JOKOWI’S IDOL ATAU JOKOWI’S DOLL ?

by M Rizal Fadillah

Di awal tahun politik 2023 mata rakyat mulai tertuju pada sikap atau tingkah figur sang Presiden. Secara konstitusional Presiden Jokowi harus mengakhiri masa jabatannya pada tahun 2024 nanti. PDIP tidak setuju penambahan atau perpanjangan periode masa jabatan. Megawati dan Jokowi seperti yang kurang akur.

Menarik ucapan Ketum PDIP Megawati bahwa status kepresidenan Jokowi ditentukan oleh PDIP “Pak Jokowi itu ya ngono loh, mentang-mentang. Lah iya padahal Pak Jokowi kalau ga ada PDI Perjuangan juga duh kasihan dah”, seru Megawati yang mengklaim cantik dan kharismatik.

Meski dikasihani tapi Pak Jokowi masih mencoba menunjukkan eksistensi dan kejumawaannya. Untuk perpanjangan periode tetap menjadi opsi melalui disain dukungan relawan.
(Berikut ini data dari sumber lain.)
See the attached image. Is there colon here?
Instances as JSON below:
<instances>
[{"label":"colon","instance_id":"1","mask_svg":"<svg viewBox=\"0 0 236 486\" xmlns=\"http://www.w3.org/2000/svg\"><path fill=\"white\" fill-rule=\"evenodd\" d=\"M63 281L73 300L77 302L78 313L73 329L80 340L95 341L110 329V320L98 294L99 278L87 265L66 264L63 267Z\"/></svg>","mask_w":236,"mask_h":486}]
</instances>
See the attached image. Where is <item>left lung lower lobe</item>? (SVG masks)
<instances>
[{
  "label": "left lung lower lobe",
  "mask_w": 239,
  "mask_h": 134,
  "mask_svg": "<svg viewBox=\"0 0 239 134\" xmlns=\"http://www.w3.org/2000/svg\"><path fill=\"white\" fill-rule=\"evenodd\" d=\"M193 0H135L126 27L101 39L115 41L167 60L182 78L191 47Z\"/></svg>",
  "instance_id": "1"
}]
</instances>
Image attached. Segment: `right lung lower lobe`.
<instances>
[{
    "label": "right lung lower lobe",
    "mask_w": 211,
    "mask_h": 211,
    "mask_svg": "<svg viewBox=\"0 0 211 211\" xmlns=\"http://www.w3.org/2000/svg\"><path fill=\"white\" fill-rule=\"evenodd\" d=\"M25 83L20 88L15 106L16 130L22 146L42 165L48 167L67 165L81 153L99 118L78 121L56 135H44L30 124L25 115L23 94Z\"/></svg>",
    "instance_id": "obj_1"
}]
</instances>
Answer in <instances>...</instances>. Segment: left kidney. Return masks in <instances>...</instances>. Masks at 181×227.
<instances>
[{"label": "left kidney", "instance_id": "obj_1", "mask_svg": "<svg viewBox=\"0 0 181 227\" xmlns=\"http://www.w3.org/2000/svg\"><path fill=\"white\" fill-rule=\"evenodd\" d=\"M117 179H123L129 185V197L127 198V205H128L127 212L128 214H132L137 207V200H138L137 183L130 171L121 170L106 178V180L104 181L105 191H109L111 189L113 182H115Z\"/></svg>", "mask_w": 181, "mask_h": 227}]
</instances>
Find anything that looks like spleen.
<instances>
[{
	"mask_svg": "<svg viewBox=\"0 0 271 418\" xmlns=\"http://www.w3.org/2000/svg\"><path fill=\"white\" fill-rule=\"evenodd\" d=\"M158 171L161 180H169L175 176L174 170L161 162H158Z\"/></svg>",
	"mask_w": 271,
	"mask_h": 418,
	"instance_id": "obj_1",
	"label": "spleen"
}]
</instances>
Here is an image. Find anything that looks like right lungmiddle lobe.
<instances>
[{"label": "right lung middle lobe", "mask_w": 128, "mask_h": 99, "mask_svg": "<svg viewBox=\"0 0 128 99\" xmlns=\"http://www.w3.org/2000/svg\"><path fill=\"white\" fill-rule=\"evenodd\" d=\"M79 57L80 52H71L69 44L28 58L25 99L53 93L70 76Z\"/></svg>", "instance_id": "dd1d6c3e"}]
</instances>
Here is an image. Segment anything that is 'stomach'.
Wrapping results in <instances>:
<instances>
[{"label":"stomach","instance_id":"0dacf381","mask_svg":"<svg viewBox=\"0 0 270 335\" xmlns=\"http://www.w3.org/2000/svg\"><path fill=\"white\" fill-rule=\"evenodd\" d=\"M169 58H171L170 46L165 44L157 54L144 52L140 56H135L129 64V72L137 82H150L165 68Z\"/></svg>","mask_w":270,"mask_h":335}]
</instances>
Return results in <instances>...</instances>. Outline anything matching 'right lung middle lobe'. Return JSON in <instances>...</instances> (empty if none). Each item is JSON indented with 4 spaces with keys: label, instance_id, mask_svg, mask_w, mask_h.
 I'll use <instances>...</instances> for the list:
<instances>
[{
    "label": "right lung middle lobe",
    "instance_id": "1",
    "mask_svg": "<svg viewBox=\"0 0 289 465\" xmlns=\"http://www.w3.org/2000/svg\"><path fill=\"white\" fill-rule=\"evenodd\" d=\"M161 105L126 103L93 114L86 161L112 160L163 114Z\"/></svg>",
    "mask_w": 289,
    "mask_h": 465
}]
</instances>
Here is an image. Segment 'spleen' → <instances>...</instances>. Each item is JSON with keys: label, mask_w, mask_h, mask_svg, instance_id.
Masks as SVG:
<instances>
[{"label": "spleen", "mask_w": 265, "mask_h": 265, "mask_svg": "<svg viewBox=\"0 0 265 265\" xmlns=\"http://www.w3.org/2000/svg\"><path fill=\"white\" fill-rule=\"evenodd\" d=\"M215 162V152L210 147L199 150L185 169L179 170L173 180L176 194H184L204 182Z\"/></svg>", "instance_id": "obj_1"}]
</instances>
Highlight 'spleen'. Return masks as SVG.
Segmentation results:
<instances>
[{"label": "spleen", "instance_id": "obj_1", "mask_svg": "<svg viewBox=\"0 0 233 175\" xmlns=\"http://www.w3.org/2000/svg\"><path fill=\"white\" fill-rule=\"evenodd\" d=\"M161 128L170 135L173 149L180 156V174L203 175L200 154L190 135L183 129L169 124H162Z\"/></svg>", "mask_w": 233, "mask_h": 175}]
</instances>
Pemulihan ekonomi pasca covid 19 dan gonjang-ganjing atau demoralisasi KPU dapat menjadi alasan.

Ketika perpanjangan dirasakan terlampau berat, maka Jokowi terpaksa memainkan peran sebagai “king maker”. Dalam permainan itu ada idola (idol) ada pula boneka (doll). Beberapa figur politik dimainkan atau dipermainkan bak “idol” maupun “doll”.
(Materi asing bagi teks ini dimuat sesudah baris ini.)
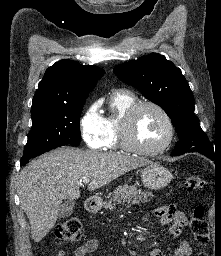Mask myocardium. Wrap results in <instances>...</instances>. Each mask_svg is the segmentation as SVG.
<instances>
[{
    "label": "myocardium",
    "mask_w": 221,
    "mask_h": 256,
    "mask_svg": "<svg viewBox=\"0 0 221 256\" xmlns=\"http://www.w3.org/2000/svg\"><path fill=\"white\" fill-rule=\"evenodd\" d=\"M151 107L157 110L164 118L167 126V135L164 141L155 148H146L139 145L134 137L135 120L139 112L146 108ZM175 135V127L173 120L167 110L160 104L154 101H140L132 105L125 113L120 127V142L122 147L132 153L154 156L163 153L172 143Z\"/></svg>",
    "instance_id": "myocardium-1"
}]
</instances>
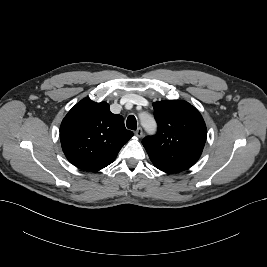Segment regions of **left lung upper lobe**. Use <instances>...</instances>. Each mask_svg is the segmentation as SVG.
I'll list each match as a JSON object with an SVG mask.
<instances>
[{
    "label": "left lung upper lobe",
    "mask_w": 267,
    "mask_h": 267,
    "mask_svg": "<svg viewBox=\"0 0 267 267\" xmlns=\"http://www.w3.org/2000/svg\"><path fill=\"white\" fill-rule=\"evenodd\" d=\"M158 132L142 144L158 169L183 171L193 166L203 151L207 130L199 111L184 100L153 103Z\"/></svg>",
    "instance_id": "obj_1"
}]
</instances>
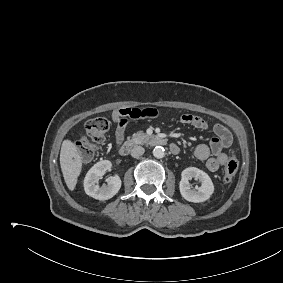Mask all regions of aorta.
<instances>
[{
    "instance_id": "1",
    "label": "aorta",
    "mask_w": 283,
    "mask_h": 283,
    "mask_svg": "<svg viewBox=\"0 0 283 283\" xmlns=\"http://www.w3.org/2000/svg\"><path fill=\"white\" fill-rule=\"evenodd\" d=\"M164 148L161 147V146H156L154 149H153V155L154 157L160 159V158H163L165 153H164Z\"/></svg>"
}]
</instances>
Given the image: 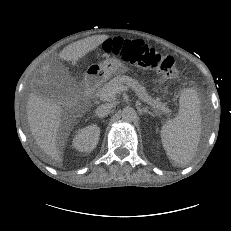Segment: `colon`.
Listing matches in <instances>:
<instances>
[{
	"instance_id": "obj_1",
	"label": "colon",
	"mask_w": 231,
	"mask_h": 231,
	"mask_svg": "<svg viewBox=\"0 0 231 231\" xmlns=\"http://www.w3.org/2000/svg\"><path fill=\"white\" fill-rule=\"evenodd\" d=\"M103 49L105 53L119 56L135 66L157 70L168 80L178 78L179 71L175 57L163 55L140 40L117 37L106 40Z\"/></svg>"
}]
</instances>
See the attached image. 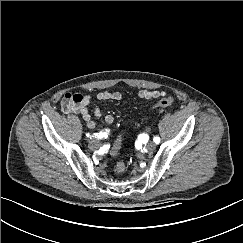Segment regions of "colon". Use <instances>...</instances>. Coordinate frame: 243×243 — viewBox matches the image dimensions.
<instances>
[{"mask_svg": "<svg viewBox=\"0 0 243 243\" xmlns=\"http://www.w3.org/2000/svg\"><path fill=\"white\" fill-rule=\"evenodd\" d=\"M84 97L81 94H66L62 101H61V107L64 112L71 113L74 112L80 104L83 102ZM175 102V99L173 96H165L161 98L154 106L153 108L158 107H169L172 106ZM122 145V138L118 137L116 141L114 142L112 148H111V154L114 157H118L120 149ZM114 170L117 174H122L126 170V162L123 158H117L115 164H114Z\"/></svg>", "mask_w": 243, "mask_h": 243, "instance_id": "colon-1", "label": "colon"}]
</instances>
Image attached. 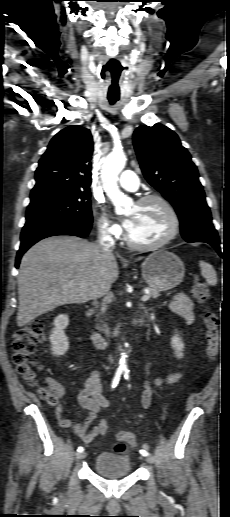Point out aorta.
I'll return each instance as SVG.
<instances>
[{"label":"aorta","mask_w":230,"mask_h":517,"mask_svg":"<svg viewBox=\"0 0 230 517\" xmlns=\"http://www.w3.org/2000/svg\"><path fill=\"white\" fill-rule=\"evenodd\" d=\"M126 156L121 150H113L106 157L101 170V181L107 196L115 205L116 211H121L129 200L119 189L118 186V175L123 170L126 164ZM126 358L125 353L121 354L119 361V369L126 370Z\"/></svg>","instance_id":"762f6f07"}]
</instances>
Ganjar Pranowo sebagai pemain “rambut putih”, “sesama Jateng” serta “pelanjut blusukan” dapat menjadi idola sekaligus boneka. Jokowi dan oligarki butuh figur yang mudah dikendalikan dan berfungsi sebagai pengaman pasca berkuasa. Ganjar menjadi pilihan, meski banyak kelemahan bakal tonjokan lawan.
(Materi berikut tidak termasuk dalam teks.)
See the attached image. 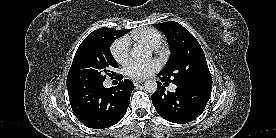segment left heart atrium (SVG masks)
I'll use <instances>...</instances> for the list:
<instances>
[{
  "mask_svg": "<svg viewBox=\"0 0 276 138\" xmlns=\"http://www.w3.org/2000/svg\"><path fill=\"white\" fill-rule=\"evenodd\" d=\"M159 65L155 61H130L125 66V73L127 76L136 79H143L153 74Z\"/></svg>",
  "mask_w": 276,
  "mask_h": 138,
  "instance_id": "39dd6f15",
  "label": "left heart atrium"
}]
</instances>
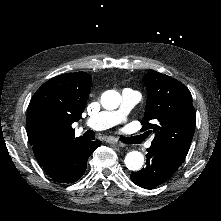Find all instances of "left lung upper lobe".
<instances>
[{"label":"left lung upper lobe","instance_id":"5c2ea615","mask_svg":"<svg viewBox=\"0 0 221 221\" xmlns=\"http://www.w3.org/2000/svg\"><path fill=\"white\" fill-rule=\"evenodd\" d=\"M144 83L148 97L141 131L153 132L151 146L162 149L173 162L181 165L196 124L191 93L178 80L156 71H149Z\"/></svg>","mask_w":221,"mask_h":221}]
</instances>
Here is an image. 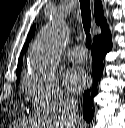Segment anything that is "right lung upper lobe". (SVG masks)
<instances>
[{"label": "right lung upper lobe", "mask_w": 125, "mask_h": 128, "mask_svg": "<svg viewBox=\"0 0 125 128\" xmlns=\"http://www.w3.org/2000/svg\"><path fill=\"white\" fill-rule=\"evenodd\" d=\"M94 14H95V21L98 25L101 26V33H103L105 30L108 29V25H107L106 19L104 18L103 7H102V3H101L100 0L95 1ZM34 33H35V25L32 26V28H31L28 36H27L26 43L24 44V47L22 49V53H21L20 61L18 63L16 74L20 73V70H21V67H22V55L27 50L29 41L31 40Z\"/></svg>", "instance_id": "obj_1"}]
</instances>
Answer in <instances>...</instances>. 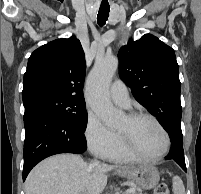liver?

Prabowo Subianto bukan Jokowi’s idol tetapi sangat mungkin untuk menjadi Jokowi’s doll. Lewat isu pasangan Prabowo-Jokowi yang dilambungkan, Prabowo berbunga-bunga seakan direstui Jokowi. Padahal mantan lawan politiknya ini sedang menjadi boneka kayu yang diayunkan untuk kemudian dibanting dan dimasukkan kotak.

Yang terbaru mainan Jokowi adalah Yusril Ihza Mahendra. Betapa tersanjungnya atas “dukungan serius” yang sesungguhnya “palsu” akibat syarat disuruh cari partai PT 20 %. Tidak mudah untuk PBB yang non-parlemen. Yusril calon korban tipu mentah-mentah. Gede rasa dan kepala akan kemampuan jika menjadi Presiden.

Setelah didukung Jokowi ia menyatakan “Saya tahu apa yang bisa dikerjakan jika menjadi Presiden” sambil menyoroti kebanyakan orang yang hendak menjadi Presiden tidak tahu apa yang akan dikerjakan. Bermodal pernah menjadi penulis pidato dan latar belakang akademis yang mumpuni, Yusril sesumbar.

Jokowi rupanya sedang mencari teman untuk bersama-sama hancur dengan berupaya memerankan diri sebagai “king maker”. Menjadi penentu. Tetapi disadari atau tidak nasib sebenarnya sedang menuju sekarat menghadapi ajal kekuasaan.

Para boneka merasa bahagia didukung Jokowi lalu bersandar habis. Lupa bahwa bersandar pada sesuatu yang rapuh itu berisiko yakni jika sandarannya runtuh, maka ia pun ikut jatuh.

Nah, para Jokowi’s idol sesungguhnya merupakan Jokowi’s doll. Ya idola ya boneka. Boneka India eh Cina yang tidak cantik dan tidak kharismatik.